Color-coded postits show we mean business.

Color-coded postits show we mean business.


Scripts: Our Bermuda Triangle.

Scripts: many enter, few escape.

Journey mapping was invaluable in helping me pinpoint problem areas in the platform, especially given my initial lack of experience in the domain. Once the arrows and sticky notes were up, it was easy to identify places where people hit dead ends, synthesize platform-wide issues that came up repeatedly, and distinguish minor irritations from serious roadblocks.

Feedback: It's important.

Feedback: It’s important.

Kate and I came to realize that almost all of the users we tested ended up asking “What am I supposed to do next?” at some point in the testing, spending valuable time searching for the right path. This led us to the conclusion that some sort of interactive tutorial for new users might be one solution to the onboarding question.


Step Three: Design


To tackle this, we did a Google design sprint (similar to what I did on a previous project), allowing us to spend a week quickly brainstorming ideas, testing them, iterating on those results, and testing them again. I love these sprints because they’re a great way to find out if an idea has legs without devoting tons of time and resources to them [and because they feel a little bit like summer camp. (I went to dorky summer camp)].

My first step was to quickly sketch out some possible shapes our tutorial could take.




From there, we narrowed our ideas down to two basic paths: an interactive, guided tutorial, or a more user-directed series of tooltips that people could explore at their own pace. I spent most of a day mocking up a few screens of each of these options.

I’d honestly expected the data science experts we tested to get annoyed with the guided tutorial, thinking that the hand-holding might hold them back. But to my surprise, several of them got excited about the mockups, telling us that they would have appreciated such a tool when they first started at Civis. People also thought the tooltips would be helpful at some point in the future, but the comprehensive walkthrough definitely generated more excitement, so we pursued it further. I also added a linked dashboard screen so people could easily track their progress and get back to areas in the platform where they might need more instruction later.



Guided Tour

Guided Tour



Informed by more user testing, I continued creating additional screens of the walkthrough while Kate wrote the first draft of the copy and rigged up a clickable prototype in
UXPin. I am a huge fan of clickable prototypes: there’s nothing like being able to give testers a real sense of how it will feel to use a new tool without having to code the whole thing out. In my experience, low stakes encourage creativity and the kind of risk-taking that leads to interesting solutions.


Step Four: Evaluate (and start the cycle again)


User testing our last step of the sprint was immensely gratifying. We walked in wanting the testers to tell us what was wrong with what we’d built, but the feedback was overwhelmingly positive, focusing instead on how we could expand the project. This step totally validated the time and effort we’d spent on testing–we had clearly built something that could work for our users and add real value to our product, because we listened to what the users needed and always designed with them in mind.

At the end of our sprint week, we had the opportunity to present our work to the whole staff, giving a quick crash course on the basics of user centered design, taking them through our process, and, finally, presenting the prototype.

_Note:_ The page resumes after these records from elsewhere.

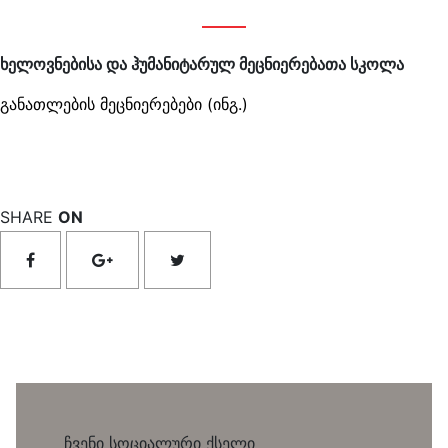
ხელოვნებისა და ჰუმანიტარულ მეცნიერებათა სკოლა
განათლების მეცნიერებები (ინგ.)
SHARE
ON
ჩვენი სოციალური ქსელი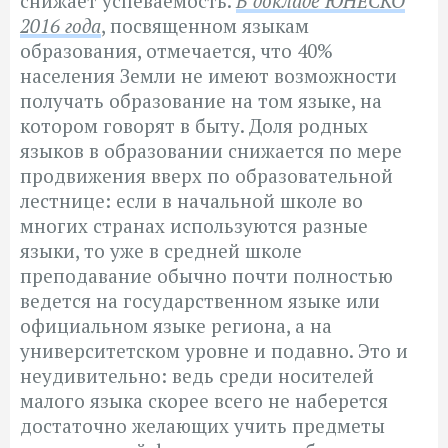
снижает успеваемость.
В докладе ЮНЕСКО
2016 года
, посвященном языкам
образования, отмечается, что 40%
населения Земли не имеют возможности
получать образование на том языке, на
котором говорят в быту. Доля родных
языков в образовании снижается по мере
продвижения вверх по образовательной
лестнице: если в начальной школе во
многих странах используются разные
языки, то уже в средней школе
преподавание обычно почти полностью
ведется на государственном языке или
официальном языке региона, а на
университетском уровне и подавно. Это и
неудивительно: ведь среди носителей
малого языка скорее всего не наберется
достаточно желающих учить предметы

In the days after the presentation, multiple engineers and data scientists approached me and Kate to give us more input and encouragement and ask interesting and challenging questions. There was still a lot left to do–working with the tech team to break this into manageable chunks that they can start building, figuring out how to keep the tutorial up-to-date as the platform grows and changes, turning our sprawling whiteboard journey map into something that the rest of the organization could read at a glance–but I felt great about what we accomplished.

Presenting to the staff.

Presenting to the staff.



We took our journey map and our many pages of notes and turned them into something that Civis can use as it improves the platform going forward. Kate did the Excel work and I did the design.